Franco Russo

Personal information
- Full name: Franco Matías Russo
- Date of birth: 25 October 1994 (age 31)
- Place of birth: Buenos Aires, Argentina
- Height: 1.85 m (6 ft 1 in)
- Position: Centre back

Team information
- Current team: Qatar
- Number: 22

Youth career
- All Boys

Senior career*
- Years: Team / Apps / (Gls)
- 2014–2015: Tamarite / 32 / (3)
- 2015–2017: Espanyol B / 12 / (0)
- 2017: → Vilafranca (loan) / 13 / (0)
- 2017–2018: Ontinyent / 33 / (1)
- 2018–2023: Mallorca / 35 / (1)
- 2019–2020: → Ponferradina (loan) / 36 / (1)
- 2023–2025: Ludogorets Razgrad / 25 / (3)
- 2024: → OH Leuven (loan) / 12 / (1)
- 2024–2025: → Querétaro (loan) / 27 / (2)
- 2025–: Qatar / 0 / (0)

= Franco Russo =

Argentine footballer

Franco Matías Russo (born 25 October 1994) is an Argentine professional footballer who plays as a central defender for Qatar Stars League club Qatar.

==Club career==
Born in Buenos Aires, Russo finished his formation with All Boys before moving to Spain for a trial with Rayo Vallecano. Despite being told he would earn a contract with the club, he was released after suffering a quadriceps injury.

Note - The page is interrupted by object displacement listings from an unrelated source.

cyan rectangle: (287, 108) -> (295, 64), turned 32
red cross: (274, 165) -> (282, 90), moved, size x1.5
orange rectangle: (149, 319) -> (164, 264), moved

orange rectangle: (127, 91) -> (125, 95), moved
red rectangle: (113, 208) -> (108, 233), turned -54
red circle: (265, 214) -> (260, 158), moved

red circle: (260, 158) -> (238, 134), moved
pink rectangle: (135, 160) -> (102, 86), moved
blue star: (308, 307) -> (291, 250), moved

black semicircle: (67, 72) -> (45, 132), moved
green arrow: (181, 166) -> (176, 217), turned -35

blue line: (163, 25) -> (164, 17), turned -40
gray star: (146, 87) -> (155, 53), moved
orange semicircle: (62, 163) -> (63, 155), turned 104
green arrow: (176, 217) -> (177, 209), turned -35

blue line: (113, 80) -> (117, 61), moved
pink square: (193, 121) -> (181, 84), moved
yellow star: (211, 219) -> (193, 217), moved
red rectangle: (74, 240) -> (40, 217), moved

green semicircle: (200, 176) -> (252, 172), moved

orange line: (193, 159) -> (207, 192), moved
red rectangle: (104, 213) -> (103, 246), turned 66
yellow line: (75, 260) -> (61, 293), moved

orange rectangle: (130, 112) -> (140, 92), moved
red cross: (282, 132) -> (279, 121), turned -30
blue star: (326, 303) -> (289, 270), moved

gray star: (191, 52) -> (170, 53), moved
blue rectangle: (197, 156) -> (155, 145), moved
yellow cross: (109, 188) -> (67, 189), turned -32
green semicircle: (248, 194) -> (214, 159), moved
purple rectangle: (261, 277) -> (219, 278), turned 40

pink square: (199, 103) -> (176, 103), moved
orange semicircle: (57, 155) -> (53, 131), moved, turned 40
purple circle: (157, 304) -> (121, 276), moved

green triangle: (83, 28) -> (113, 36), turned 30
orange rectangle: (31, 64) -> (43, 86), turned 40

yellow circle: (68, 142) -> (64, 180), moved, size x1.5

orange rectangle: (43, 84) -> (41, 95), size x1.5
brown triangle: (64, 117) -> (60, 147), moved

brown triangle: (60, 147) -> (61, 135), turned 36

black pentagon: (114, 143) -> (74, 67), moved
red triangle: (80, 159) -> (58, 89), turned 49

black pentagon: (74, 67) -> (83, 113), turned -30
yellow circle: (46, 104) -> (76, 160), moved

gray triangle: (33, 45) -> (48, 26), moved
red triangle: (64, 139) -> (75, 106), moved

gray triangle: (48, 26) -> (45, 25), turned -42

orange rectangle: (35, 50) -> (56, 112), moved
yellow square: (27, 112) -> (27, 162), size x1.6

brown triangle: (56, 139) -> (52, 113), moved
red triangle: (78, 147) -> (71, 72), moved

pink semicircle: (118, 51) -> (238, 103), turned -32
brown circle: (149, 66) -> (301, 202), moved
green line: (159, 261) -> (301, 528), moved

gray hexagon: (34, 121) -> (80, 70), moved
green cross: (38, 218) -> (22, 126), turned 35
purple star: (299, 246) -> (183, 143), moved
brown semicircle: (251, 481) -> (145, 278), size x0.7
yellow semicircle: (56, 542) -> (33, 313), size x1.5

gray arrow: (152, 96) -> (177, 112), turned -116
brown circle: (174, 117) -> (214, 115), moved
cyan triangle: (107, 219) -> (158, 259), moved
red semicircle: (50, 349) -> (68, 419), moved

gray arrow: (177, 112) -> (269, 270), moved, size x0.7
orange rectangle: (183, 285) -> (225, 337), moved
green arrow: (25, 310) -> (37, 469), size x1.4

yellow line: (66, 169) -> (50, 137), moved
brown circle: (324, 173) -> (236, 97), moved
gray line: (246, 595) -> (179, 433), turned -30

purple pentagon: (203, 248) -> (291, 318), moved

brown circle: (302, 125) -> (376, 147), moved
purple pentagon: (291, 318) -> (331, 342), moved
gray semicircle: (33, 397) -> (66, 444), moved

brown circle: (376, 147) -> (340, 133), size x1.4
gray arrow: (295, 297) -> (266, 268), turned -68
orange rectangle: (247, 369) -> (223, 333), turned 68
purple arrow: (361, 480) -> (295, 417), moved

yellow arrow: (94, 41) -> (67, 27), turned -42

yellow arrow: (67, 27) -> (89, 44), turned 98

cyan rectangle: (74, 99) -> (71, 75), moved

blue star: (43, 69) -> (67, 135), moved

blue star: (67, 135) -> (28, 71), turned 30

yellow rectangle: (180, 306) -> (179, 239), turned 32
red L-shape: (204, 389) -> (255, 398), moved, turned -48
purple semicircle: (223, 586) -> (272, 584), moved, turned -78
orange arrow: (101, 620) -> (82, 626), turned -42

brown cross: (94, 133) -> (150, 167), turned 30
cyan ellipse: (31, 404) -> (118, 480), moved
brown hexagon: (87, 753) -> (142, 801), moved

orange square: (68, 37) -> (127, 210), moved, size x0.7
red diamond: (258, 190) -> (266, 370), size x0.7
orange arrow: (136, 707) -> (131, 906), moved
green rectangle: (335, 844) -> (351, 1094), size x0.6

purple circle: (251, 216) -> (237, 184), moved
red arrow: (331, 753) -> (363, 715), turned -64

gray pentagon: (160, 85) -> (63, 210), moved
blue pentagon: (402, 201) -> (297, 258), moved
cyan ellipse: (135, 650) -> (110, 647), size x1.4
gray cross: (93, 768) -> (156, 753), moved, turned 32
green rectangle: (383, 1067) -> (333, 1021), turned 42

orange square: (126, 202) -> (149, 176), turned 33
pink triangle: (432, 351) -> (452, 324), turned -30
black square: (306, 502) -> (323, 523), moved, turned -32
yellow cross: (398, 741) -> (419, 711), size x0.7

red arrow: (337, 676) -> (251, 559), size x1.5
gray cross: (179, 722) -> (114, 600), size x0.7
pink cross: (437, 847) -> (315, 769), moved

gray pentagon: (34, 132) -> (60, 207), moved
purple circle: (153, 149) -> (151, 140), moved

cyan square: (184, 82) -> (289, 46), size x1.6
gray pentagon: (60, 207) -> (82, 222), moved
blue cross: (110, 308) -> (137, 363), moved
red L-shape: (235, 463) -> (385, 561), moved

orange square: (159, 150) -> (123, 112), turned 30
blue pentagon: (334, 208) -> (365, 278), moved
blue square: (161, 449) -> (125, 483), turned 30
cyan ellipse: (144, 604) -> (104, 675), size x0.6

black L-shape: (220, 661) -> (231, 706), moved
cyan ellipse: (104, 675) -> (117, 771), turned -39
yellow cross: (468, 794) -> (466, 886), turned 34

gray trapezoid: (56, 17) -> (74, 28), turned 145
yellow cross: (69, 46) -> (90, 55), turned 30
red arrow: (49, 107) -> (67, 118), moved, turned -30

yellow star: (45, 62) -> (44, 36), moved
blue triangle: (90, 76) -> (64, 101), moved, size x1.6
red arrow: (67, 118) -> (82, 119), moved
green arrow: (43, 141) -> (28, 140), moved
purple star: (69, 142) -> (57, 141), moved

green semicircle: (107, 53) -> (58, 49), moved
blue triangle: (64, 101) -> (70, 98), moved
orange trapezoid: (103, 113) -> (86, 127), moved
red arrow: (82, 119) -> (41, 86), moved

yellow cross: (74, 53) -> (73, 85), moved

After living in a room in Madrid and a failed trial at Lleida Esportiu, Russo signed for Tercera División side CDJ Tamarite, and made his senior debut with the club during the 2014–15 campaign. On 25 June 2015, he agreed to a two-year contract with RCD Espanyol, being initially assigned to reserves in Segunda División B.

On 28 January 2017, after featuring rarely, Russo was loaned to FC Vilafranca in the fourth division, until June. He left his parent club as his contract expired on 30 June, and signed for Ontinyent CF in Segunda División B on 5 August.

On 9 July 2018, Russo signed a two-year contract with Segunda División side RCD Mallorca. He made his professional debut on 11 September, starting in a 1–0 home win against Real Oviedo for the season's Copa del Rey.

Russo made his debut in the second division on 29 September 2018, starting in a 1–1 away draw against CD Lugo. He contributed with only four league appearances during the campaign, as his side achieved promotion to La Liga, and was loaned to second division side SD Ponferradina on 12 July 2019.

Upon returning, Russo was again a backup option as Mallorca returned to the top tier. He made his debut in the category on 21 August 2021, starting in a 1–0 away win over Deportivo Alavés.

Russo became a regular starter during the 2021–22 season under manager Luis García, and scored his first goal in the top tier on 4 December 2021, in a 2–1 win at Atlético Madrid.

On 16 January 2023, Russo signed a contract with Bulgarian First League club Ludogorets Razgrad.